*EXERCISE INSTRUCTIONS:*
All entries are to be printed again exactly, with their images omitted.

*INFORMATION SUPPLIED:*

== Segment start ==

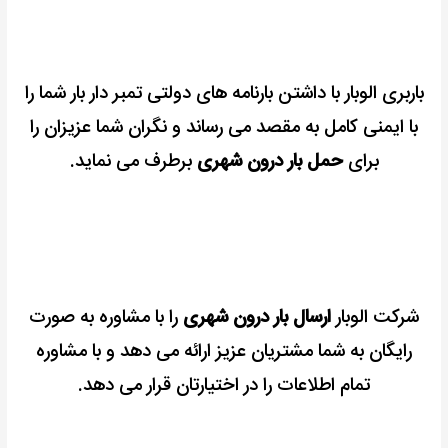
باربری الوبار با داشتن بارنامه های دولتی تمبر دار بار شما را
با ایمنی کامل به مقصد می رساند و نگران شما عزیزان را
برای
حمل بار درون شهری
برطرف می نماید.
شرکت الوبار
ارسال بار درون شهری
را با مشاوره به صورت
رایگان به شما مشتریان عزیز ارائه می دهد و با مشاوره
تمام اطلاعات را در اختیارتان قرار می دهد.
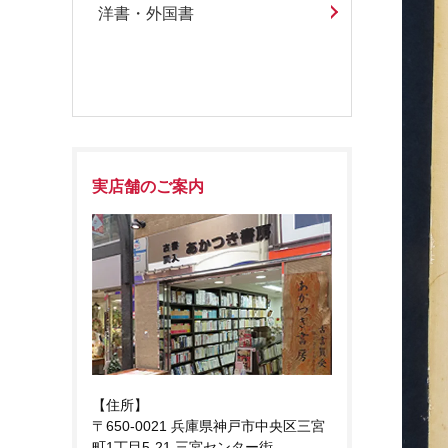
洋書・外国書
実店舗のご案内
【住所】
〒650-0021 兵庫県神戸市中央区三宮
町1丁目5-21 三宮センター街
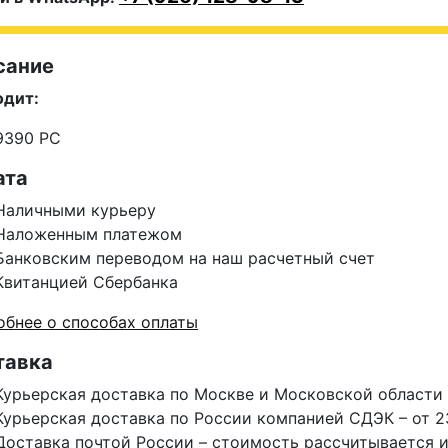
сание
одит:
9390 PC
ата
Наличными курьеру
Наложенным платежом
Банковским переводом на наш расчетный счет
Квитанцией Сбербанка
бнее о способах оплаты
тавка
Курьерская доставка по Москве и Московской области 
Курьерская доставка по России компанией СДЭК – от 2
Доставка почтой России – стоимость рассчитывается 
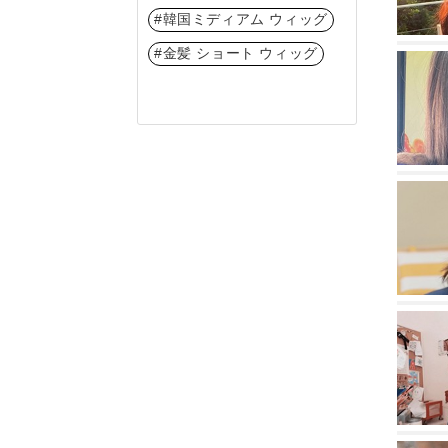
#韓国ミディアム ウィッグ
#金髪 ショート ウィッグ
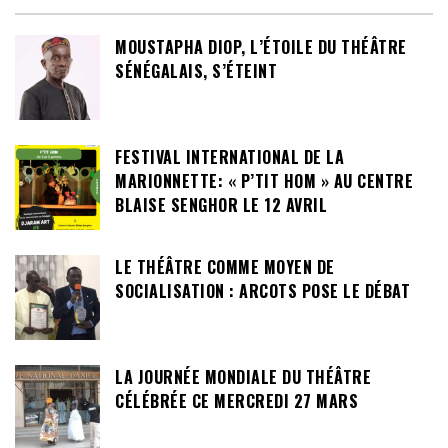
MOUSTAPHA DIOP, L’ÉTOILE DU THÉÂTRE
SÉNÉGALAIS, S’ÉTEINT
FESTIVAL INTERNATIONAL DE LA
MARIONNETTE: « P’TIT HOM » AU CENTRE
BLAISE SENGHOR LE 12 AVRIL
LE THÉÂTRE COMME MOYEN DE
SOCIALISATION : ARCOTS POSE LE DÉBAT
LA JOURNÉE MONDIALE DU THÉÂTRE
CÉLÉBRÉE CE MERCREDI 27 MARS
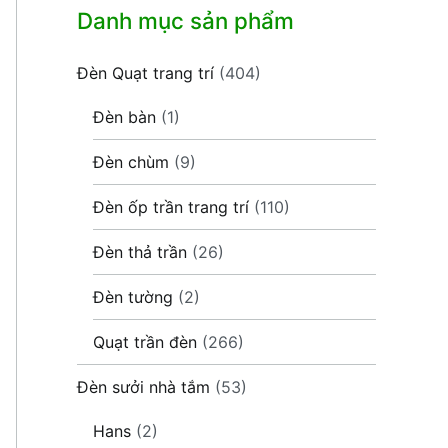
Danh mục sản phẩm
Đèn Quạt trang trí
(404)
Đèn bàn
(1)
Đèn chùm
(9)
Đèn ốp trần trang trí
(110)
Đèn thả trần
(26)
Đèn tường
(2)
Quạt trần đèn
(266)
Đèn sưởi nhà tắm
(53)
Hans
(2)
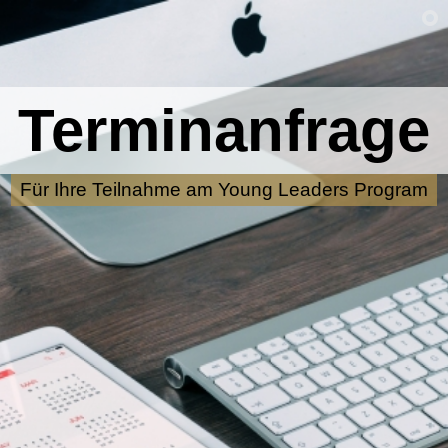
Terminanfrage
Für Ihre Teilnahme am Young Leaders Program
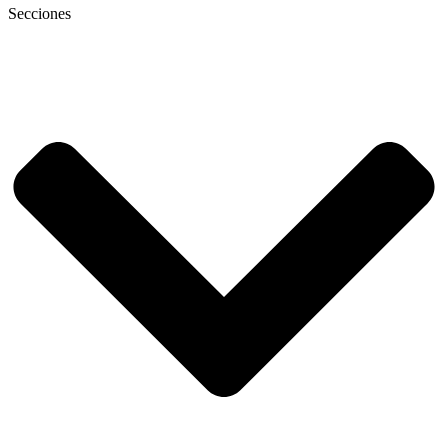
Secciones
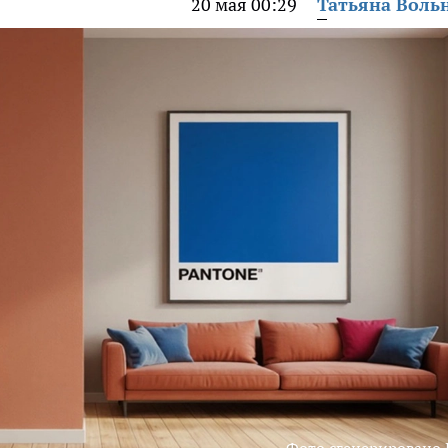
20 мая 00:29
Татьяна Воль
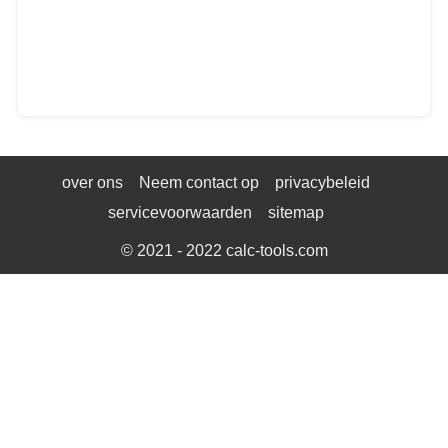
over ons
Neem contact op
privacybeleid
servicevoorwaarden
sitemap
© 2021 - 2022
calc-tools.com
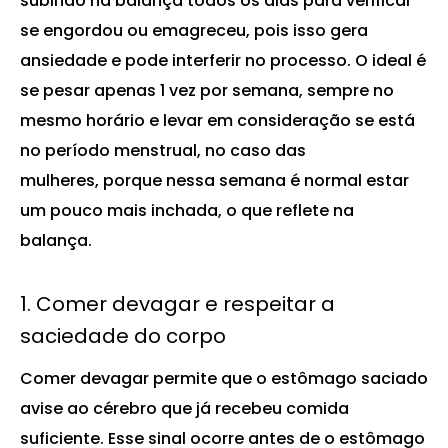
subindo na balança todos os dias para verificar
se engordou ou emagreceu, pois isso gera
ansiedade e pode interferir no processo. O ideal é
se pesar apenas 1 vez por semana, sempre no
mesmo horário e levar em consideração se está
no período menstrual, no caso das
mulheres, porque nessa semana é normal estar
um pouco mais inchada, o que reflete na
balança.
1. Comer devagar e respeitar a
saciedade do corpo
Comer devagar permite que o estômago saciado
avise ao cérebro que já recebeu comida
suficiente. Esse sinal ocorre antes de o estômago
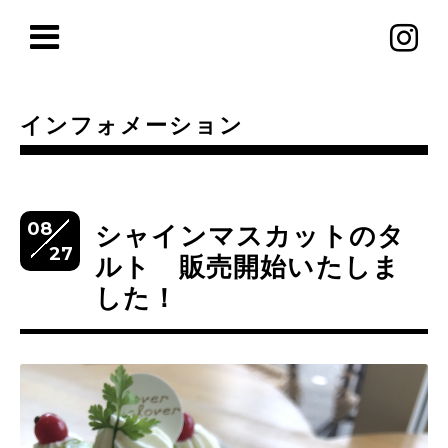
インフォメーション
08
シャインマスカットのタ
27
ルト 販売開始いたしま
した！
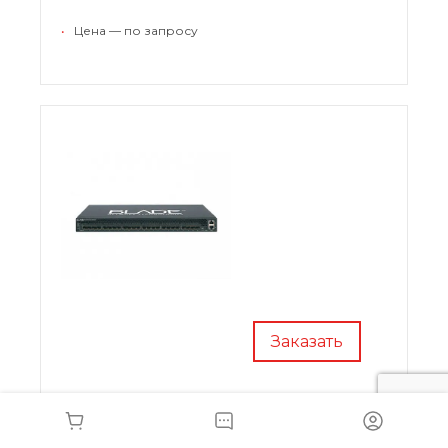
NIC, CEE/FCoE и iSCSI.
•
Цена — по запросу
Заказать
IBM BNT RackSwitch G8124-ER
7309BR6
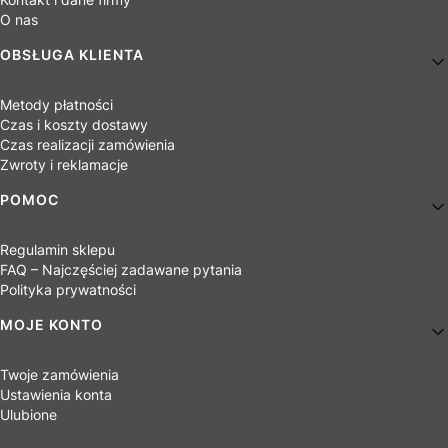
O nas
OBSŁUGA KLIENTA
Metody płatności
Czas i koszty dostawy
Czas realizacji zamówienia
Zwroty i reklamacje
POMOC
Regulamin sklepu
FAQ – Najczęściej zadawane pytania
Polityka prywatności
MOJE KONTO
Twoje zamówienia
Ustawienia konta
Ulubione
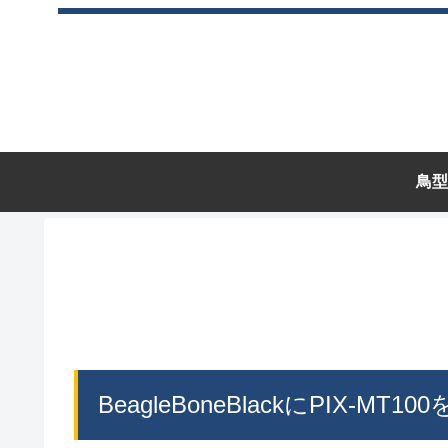
鳥型
BeagleBoneBlackにPIX-MT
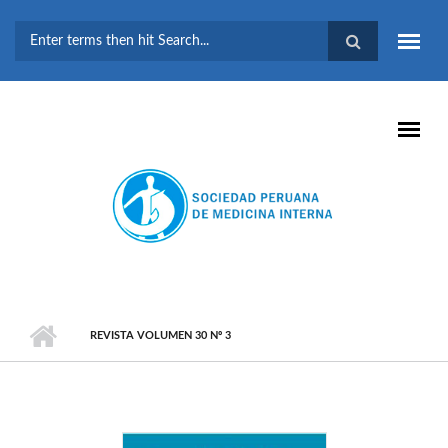
Pasar al contenido principal
FORMULARIO DE
BÚSQUEDA
REVISTA VOLUMEN 30 Nº 3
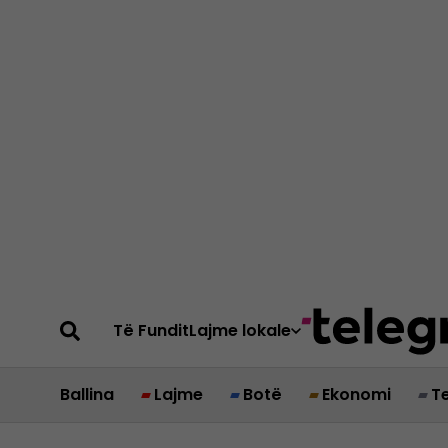
Të Fundit
Lajme lokale
Ballina
Lajme
Botë
Ekonomi
T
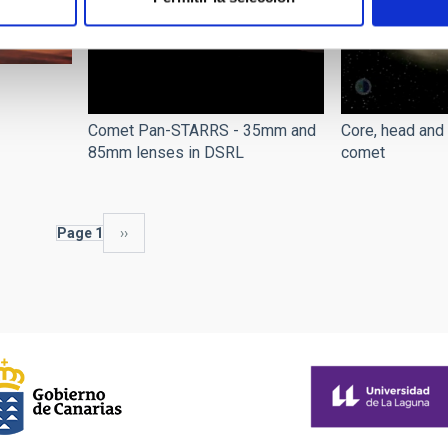
Comet Pan-STARRS - 35mm and
Core, head and 
85mm lenses in DSRL
comet
Page 1
Next
››
page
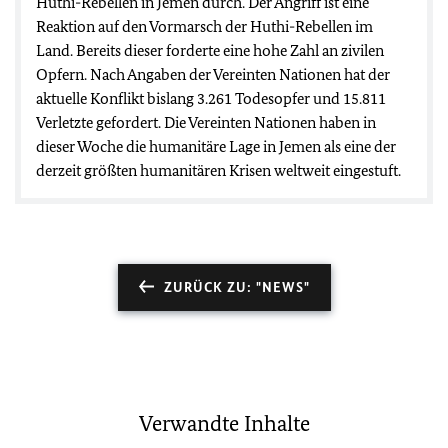
Huthi-Rebellen in Jemen durch. Der Angriff ist eine
Reaktion auf den Vormarsch der Huthi-Rebellen im
Land. Bereits dieser forderte eine hohe Zahl an zivilen
Opfern. Nach Angaben der Vereinten Nationen hat der
aktuelle Konflikt bislang 3.261 Todesopfer und 15.811
Verletzte gefordert. Die Vereinten Nationen haben in
dieser Woche die humanitäre Lage in Jemen als eine der
derzeit größten humanitären Krisen weltweit eingestuft.
ZURÜCK ZU: "NEWS"
Verwandte Inhalte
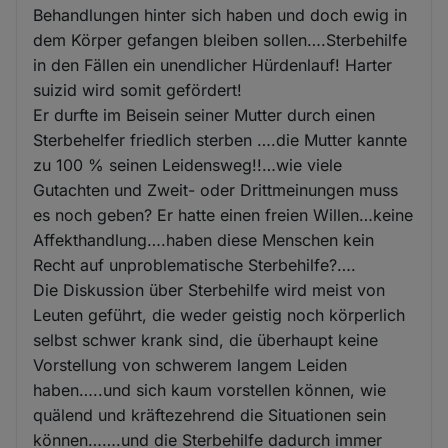
Behandlungen hinter sich haben und doch ewig in
dem Körper gefangen bleiben sollen….Sterbehilfe
in den Fällen ein unendlicher Hürdenlauf! Harter
suizid wird somit gefördert!
Er durfte im Beisein seiner Mutter durch einen
Sterbehelfer friedlich sterben ….die Mutter kannte
zu 100 % seinen Leidensweg!!…wie viele
Gutachten und Zweit- oder Drittmeinungen muss
es noch geben? Er hatte einen freien Willen…keine
Affekthandlung….haben diese Menschen kein
Recht auf unproblematische Sterbehilfe?….
Die Diskussion über Sterbehilfe wird meist von
Leuten geführt, die weder geistig noch körperlich
selbst schwer krank sind, die überhaupt keine
Vorstellung von schwerem langem Leiden
haben…..und sich kaum vorstellen können, wie
quälend und kräftezehrend die Situationen sein
können…….und die Sterbehilfe dadurch immer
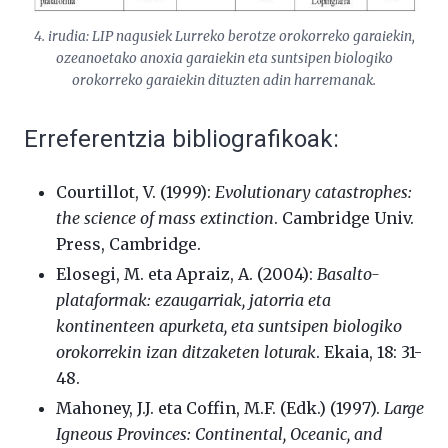
4. irudia: LIP nagusiek Lurreko berotze orokorreko garaiekin,
ozeanoetako anoxia garaiekin eta suntsipen biologiko
orokorreko garaiekin dituzten adin harremanak.
Erreferentzia bibliografikoak:
Courtillot, V. (1999):
Evolutionary catastrophes:
the science of mass extinction
. Cambridge Univ.
Press, Cambridge.
Elosegi, M. eta Apraiz, A. (2004):
Basalto-
plataformak: ezaugarriak, jatorria eta
kontinenteen apurketa, eta suntsipen biologiko
orokorrekin izan ditzaketen loturak
. Ekaia, 18: 31-
48.
Mahoney, J.J. eta Coffin, M.F. (Edk.) (1997).
Large
Igneous Provinces: Continental, Oceanic, and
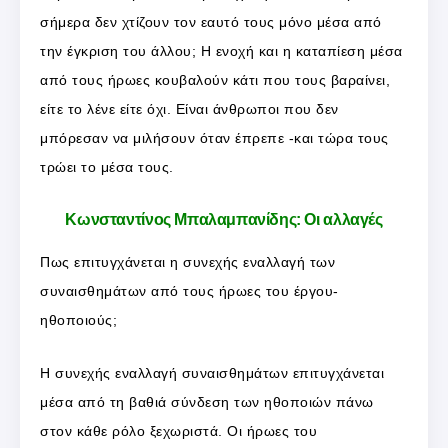
σήμερα δεν χτίζουν τον εαυτό τους μόνο μέσα από
την έγκριση του άλλου; Η ενοχή και η καταπίεση μέσα
από τους ήρωες κουβαλούν κάτι που τους βαραίνει,
είτε το λένε είτε όχι. Είναι άνθρωποι που δεν
μπόρεσαν να μιλήσουν όταν έπρεπε -και τώρα τους
τρώει το μέσα τους.
Κωνσταντίνος Μπαλαμπανίδης: Οι αλλαγές
Πως επιτυγχάνεται η συνεχής εναλλαγή των
συναισθημάτων από τους ήρωες του έργου-
ηθοποιούς;
Η συνεχής εναλλαγή συναισθημάτων επιτυγχάνεται
μέσα από τη βαθιά σύνδεση των ηθοποιών πάνω
στον κάθε ρόλο ξεχωριστά. Οι ήρωες του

== Segment end ==

*TASK RESULT:*
باربری الوبار با داشتن بارنامه های دولتی تمبر دار بار شما را
با ایمنی کامل به مقصد می رساند و نگران شما عزیزان را
برای
حمل بار درون شهری
برطرف می نماید.
شرکت الوبار
ارسال بار درون شهری
را با مشاوره به صورت
رایگان به شما مشتریان عزیز ارائه می دهد و با مشاوره
تمام اطلاعات را در اختیارتان قرار می دهد.
洋書・外国書
実店舗のご案内
【住所】
〒650-0021 兵庫県神戸市中央区三宮
町1丁目5-21 三宮センター街
сание
одит:
9390 PC
ата
Наличными курьеру
Наложенным платежом
Банковским переводом на наш расчетный счет
Квитанцией Сбербанка
бнее о способах оплаты
тавка
Курьерская доставка по Москве и Московской области 
Курьерская доставка по России компанией СДЭК – от 2
Доставка почтой России – стоимость рассчитывается 
#韓国ミディアム ウィッグ
#金髪 ショート ウィッグ
MOUSTAPHA DIOP, L’ÉTOILE DU THÉÂTRE
SÉNÉGALAIS, S’ÉTEINT
FESTIVAL INTERNATIONAL DE LA
MARIONNETTE: « P’TIT HOM » AU CENTRE
BLAISE SENGHOR LE 12 AVRIL
LE THÉÂTRE COMME MOYEN DE
SOCIALISATION : ARCOTS POSE LE DÉBAT
LA JOURNÉE MONDIALE DU THÉÂTRE
CÉLÉBRÉE CE MERCREDI 27 MARS
Danh mục sản phẩm
Đèn Quạt trang trí
(404)
Đèn bàn
(1)
Đèn chùm
(9)
Đèn ốp trần trang trí
(110)
Đèn thả trần
(26)
Đèn tường
(2)
Quạt trần đèn
(266)
Đèn sưởi nhà tắm
(53)
Hans
(2)
Terminanfrage
Für Ihre Teilnahme am Young Leaders Program
Secciones
20 мая 00:29
Татьяна Воль
over ons
Neem contact op
privacybeleid
servicevoorwaarden
sitemap
© 2021 - 2022
calc-tools.com
subindo na balança todos os dias para verificar
se engordou ou emagreceu, pois isso gera
ansiedade e pode interferir no processo. O ideal é
se pesar apenas 1 vez por semana, sempre no
mesmo horário e levar em consideração se está
no período menstrual, no caso das
mulheres, porque nessa semana é normal estar
um pouco mais inchada, o que reflete na
balança.
1. Comer devagar e respeitar a
saciedade do corpo
Comer devagar permite que o estômago saciado
avise ao cérebro que já recebeu comida
suficiente. Esse sinal ocorre antes de o estômago
インフォメーション
08
シャインマスカットのタ
27
ルト 販売開始いたしま
した！
NIC, CEE/FCoE и iSCSI.
•
Цена — по запросу
Заказать
IBM BNT RackSwitch G8124-ER
7309BR6
O nas
OBSŁUGA KLIENTA
Metody płatności
Czas i koszty dostawy
Czas realizacji zamówienia
Zwroty i reklamacje
POMOC
Regulamin sklepu
FAQ – Najczęściej zadawane pytania
Polityka prywatności
MOJE KONTO
Twoje zamówienia
Ustawienia konta
Ulubione
鳥型
BeagleBoneBlackにPIX-MT
Pasar al contenido principal
FORMULARIO DE
BÚSQUEDA
REVISTA VOLUMEN 30 Nº 3
Të Fundit
Lajme lokale
Ballina
Lajme
Botë
Ekonomi
T
Comet Pan-STARRS - 35mm and
Core, head and 
85mm lenses in DSRL
comet
Page 1
Next
››
page
Huthi-Rebellen in Jemen durch. Der Angriff ist eine
Reaktion auf den Vormarsch der Huthi-Rebellen im
Land. Bereits dieser forderte eine hohe Zahl an zivilen
Opfern. Nach Angaben der Vereinten Nationen hat der
aktuelle Konflikt bislang 3.261 Todesopfer und 15.811
Verletzte gefordert. Die Vereinten Nationen haben in
dieser Woche die humanitäre Lage in Jemen als eine der
derzeit größten humanitären Krisen weltweit eingestuft.
ZURÜCK ZU: "NEWS"
Verwandte Inhalte
Behandlungen hinter sich haben und doch ewig in
dem Körper gefangen bleiben sollen….Sterbehilfe
in den Fällen ein unendlicher Hürdenlauf! Harter
suizid wird somit gefördert!
Er durfte im Beisein seiner Mutter durch einen
Sterbehelfer friedlich sterben ….die Mutter kannte
zu 100 % seinen Leidensweg!!…wie viele
Gutachten und Zweit- oder Drittmeinungen muss
es noch geben? Er hatte einen freien Willen…keine
Affekthandlung….haben diese Menschen kein
Recht auf unproblematische Sterbehilfe?….
Die Diskussion über Sterbehilfe wird meist von
Leuten geführt, die weder geistig noch körperlich
selbst schwer krank sind, die überhaupt keine
Vorstellung von schwerem langem Leiden
haben…..und sich kaum vorstellen können, wie
quälend und kräftezehrend die Situationen sein
können…….und die Sterbehilfe dadurch immer
4. irudia: LIP nagusiek Lurreko berotze orokorreko garaiekin,
ozeanoetako anoxia garaiekin eta suntsipen biologiko
orokorreko garaiekin dituzten adin harremanak.
Erreferentzia bibliografikoak:
Courtillot, V. (1999):
Evolutionary catastrophes:
the science of mass extinction
. Cambridge Univ.
Press, Cambridge.
Elosegi, M. eta Apraiz, A. (2004):
Basalto-
plataformak: ezaugarriak, jatorria eta
kontinenteen apurketa, eta suntsipen biologiko
orokorrekin izan ditzaketen loturak
. Ekaia, 18: 31-
48.
Mahoney, J.J. eta Coffin, M.F. (Edk.) (1997).
Large
Igneous Provinces: Continental, Oceanic, and
σήμερα δεν χτίζουν τον εαυτό τους μόνο μέσα από
την έγκριση του άλλου; Η ενοχή και η καταπίεση μέσα
από τους ήρωες κουβαλούν κάτι που τους βαραίνει,
είτε το λένε είτε όχι. Είναι άνθρωποι που δεν
μπόρεσαν να μιλήσουν όταν έπρεπε -και τώρα τους
τρώει το μέσα τους.
Κωνσταντίνος Μπαλαμπανίδης: Οι αλλαγές
Πως επιτυγχάνεται η συνεχής εναλλαγή των
συναισθημάτων από τους ήρωες του έργου-
ηθοποιούς;
Η συνεχής εναλλαγή συναισθημάτων επιτυγχάνεται
μέσα από τη βαθιά σύνδεση των ηθοποιών πάνω
στον κάθε ρόλο ξεχωριστά. Οι ήρωες του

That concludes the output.